Travellers vs. Tourists


Table of Contents
You might enjoy some Vignettes
.

The differences between
Travellers and Tourists

Travel is fatal
to prejudice, bigotry, and narrow-mindedness,
and many of our people need it sorely on these accounts.
Broad, wholesome, charitable views of men and things
cannot be acquired by vegetating
in one little corner of the earth all one's lifetime.
— Samuel Clemens 

Around this wide world's broad expanse
Are places great and small
Whose names fair tingle with romance
And I would see them all.
— Unknown 

Icono Clast:
A traveller doesn't know where she's going;
a tourist doesn't know where he's been.

GoldenBearTrekker:
A tourist can list all the places they have been … A traveller can
tell you about the people met and stories heard along the way.

Unknown:
A tourist travels to get away from home; a traveller always feels at home.

Barbara Vaughan (bvaughan@*.edu) suggested:
One is more of a snob than the other?

Miguel Cruz (mnc@*.nu) agreed with P J Wallace <pat@*.com> who said:
I am a traveller, you are a visitor, they <sniff> are tourists

and commented:
  That's the best illustration of the difference I've seen so far …

Middle_Aged_Man said:
 A Traveller is a Tourist who thinks he's special.


  TEN DICTATES
 1. Thou shalt not expect things to be as they are at home for
  thou hast left thy home to experience things different.
 2. Thou shalt take nothing too seriously for
  a carefree mind is the foundation of a fine trip.
 3. Thou shalt not let thy fellow tourists get on thy nerves for
  thou art travelling to enjoy thyself.
 4. Thou shalt take only half the clothing thou thinks needed and twice the money.
 5. Know at all times where be thy passport for
  without it thou art absent identity.
 6. Remember that if thou wert meant to be rooted in one place,
  thou wouldst have been created with roots.
 7. Thou shalt not worry, for
  one who worrieth be denied pleasure for things fatal are few.
 8. When in Rome, thou shalt be prepared to do somewhat as the Romans do.
 9. Thou shalt not judge the people of a community by the person who has given thee trouble.
10. Remember, thou art a guest in other lands and
  one who treateth a host without respect shalt not be honored.

If you know who created the preceding fine list of advice, found before 10 September 1994, please let us know.
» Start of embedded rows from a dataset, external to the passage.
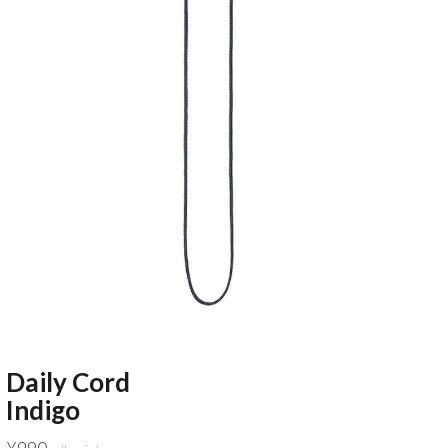
Daily Cord
Indigo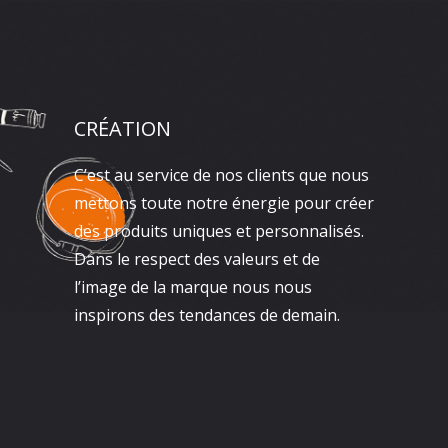
CRÉATION
C’est au service de nos clients que nous
mettons toute notre énergie pour créer
des produits uniques et personnalisés.
Dans le respect des valeurs et de
l’image de la marque nous nous
inspirons des tendances de demain.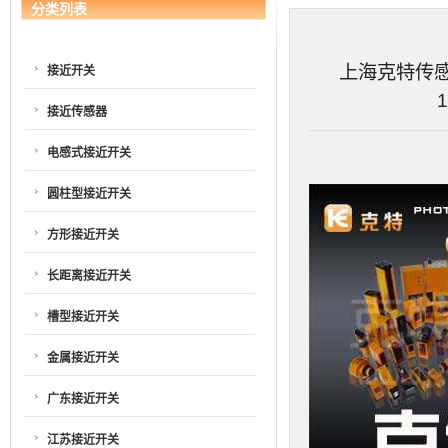
分类列表
上海克特传感器
接近开关
1
接近传感器
电感式接近开关
圆柱型接近开关
方形接近开关
长距离接近开关
槽型接近开关
金属接近开关
广东接近开关
江苏接近开关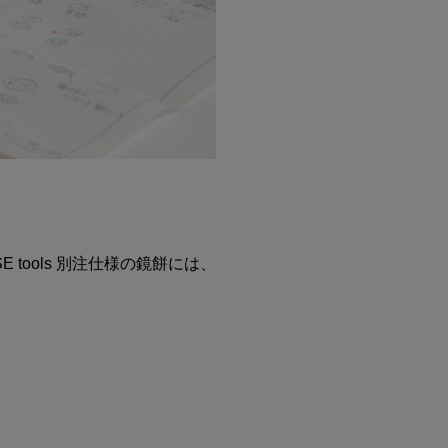
tools 別注仕様の鏡餅には、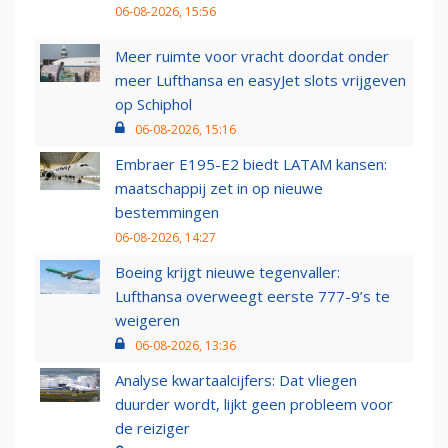
06-08-2026, 15:56
Meer ruimte voor vracht doordat onder
meer Lufthansa en easyJet slots vrijgeven
op Schiphol
06-08-2026, 15:16
Embraer E195-E2 biedt LATAM kansen:
maatschappij zet in op nieuwe
bestemmingen
06-08-2026, 14:27
Boeing krijgt nieuwe tegenvaller:
Lufthansa overweegt eerste 777-9’s te
weigeren
06-08-2026, 13:36
Analyse kwartaalcijfers: Dat vliegen
duurder wordt, lijkt geen probleem voor
de reiziger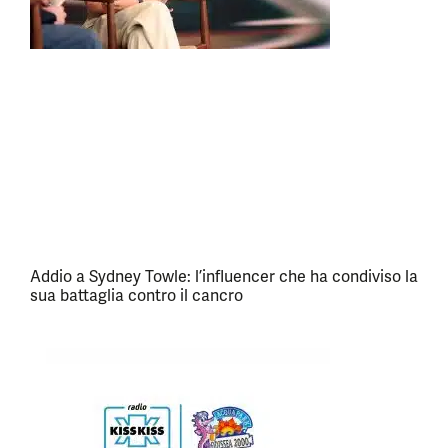
Addio a Sydney Towle: l’influencer che ha condiviso la
sua battaglia contro il cancro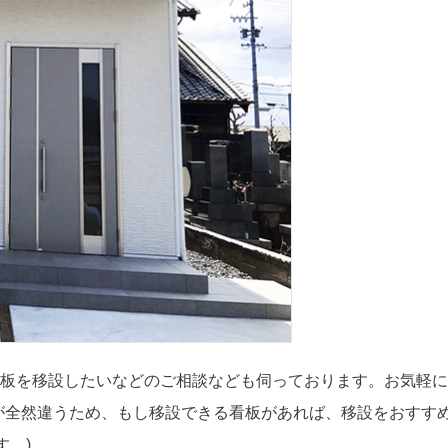
板を移設したいなどのご相談なども伺っております。お気軽に
が全然違うため、もし移設できる看板があれば、移設をおすす
す。)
Excellent advice to follow just about anywhere.
From: yrret@*.net (Terryo): Date: 2003-10-02 00:37:35 PST 
Reactions to [cities] seem to be very much an invidual thing. Sure [they're] busy and noisy and confusing and, sometimes, dirty. But I agree with those who say that a lifetime is not enough …
……Leave your guidebook in your room and go spend an after­noon and evening in [a small neighborhood]. Discover your own sights to see, hang out in the little piazzas, watch the kids playing [ball], enjoy some [local delicacy]. And after the sun goes down, follow the music and aromas to a little hole-in-the-wall restau­rant, not listed in any travel guide, where mama is in the back preparing a meal for you that you will never forget …


George Max said:
«In the matter of a vacation, less is more.
«Do less driving, more time at any one site …
«Just 'cause it's “doable” doesn't mean it should be done.»

Icono Clast, 19 June 2005, commented:
Excellent advice well-stated. [Some people's] plans are over-ambitious. [They] should seriously consider spending
more time doing less than so little time doing so much.